Norway: water mixture keeps the pipes open

24 Apr 2007 | News

Licensing opportunity

A water mixture that prevents sand from gumming up oil production equipment and can also be used to seal cracks in tunnel walls to stop erosion has been developed at the Norwegian University of Science and Technology (NTNU).

The technique involves pumping water with various additives into subsea oil fields or  tunnel walls, for example.

“The system consists of two solutions – one carbonate source and one calcium source – which are mixed half and half. Gradually, over 24 hours, calcite – limestone – precipitates from the mixture,” explains Professor Terje Østvold at the Department of Materials Science and Engineering, who devised the technique.
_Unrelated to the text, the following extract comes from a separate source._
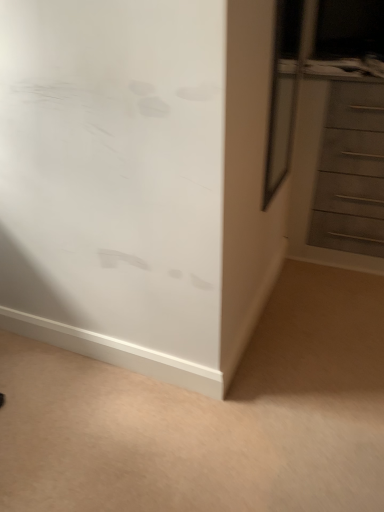 Image resolution: width=384 pixels, height=512 pixels. What do you see at coordinates (351, 172) in the screenshot? I see `matte gray chest of drawers at right` at bounding box center [351, 172].

Find the location of `matte gray chest of drawers at right`. matte gray chest of drawers at right is located at coordinates (351, 172).

Image resolution: width=384 pixels, height=512 pixels. I want to click on matte gray chest of drawers at right, so click(x=351, y=172).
This limestone seals fissures in rocks and bind grains of sand.

Oil fields are depleted gradually, which results in lower pressure. To recover more oil, more water is pumped in to increase the pressure. But in many reservoirs, the water will transports sand into the production equipment. Currently, filters are used to remove the sand, but this method is not particularly effective.

“Gradually, the amount of sand makes recovery impossible and unprofitable. New wells must be drilled, but that may be so expensive that recovering the remaining oil is uneconomic,” says Professor Østvold.

When Østvold’s chemical water mixture enters the oil reservoir, calcium carbonate crystals binds sand grains together, so they cannot move down the pipe. The water mixture can also be used to seal fissures in tunnels.

“The current method involves injecting concrete into fissures in the rock while working the tunnels. The carbonate and calcium water is a lot more liquid than concrete. By injecting this mixture into the rock wall on the inside of the tunnel, the calcium carbonate crystals will fill the narrow, water-bearing fissures in the rock and seal them,” says Østvold. 

The Norwegian Public Roads Administration is interested in the discovery, and recently invited the researchers from NTNU to test the method in the Eiksund tunnel in Møre.

“It worked perfectly,” claims Østvold. “We achieved a leakage reduction of more than 80 per cent.”

Østvold developed the new method in cooperation with the spin-off firm Impermeable AS that he founded a few years ago. There are plans to test the technique in oil fields in the North Sea.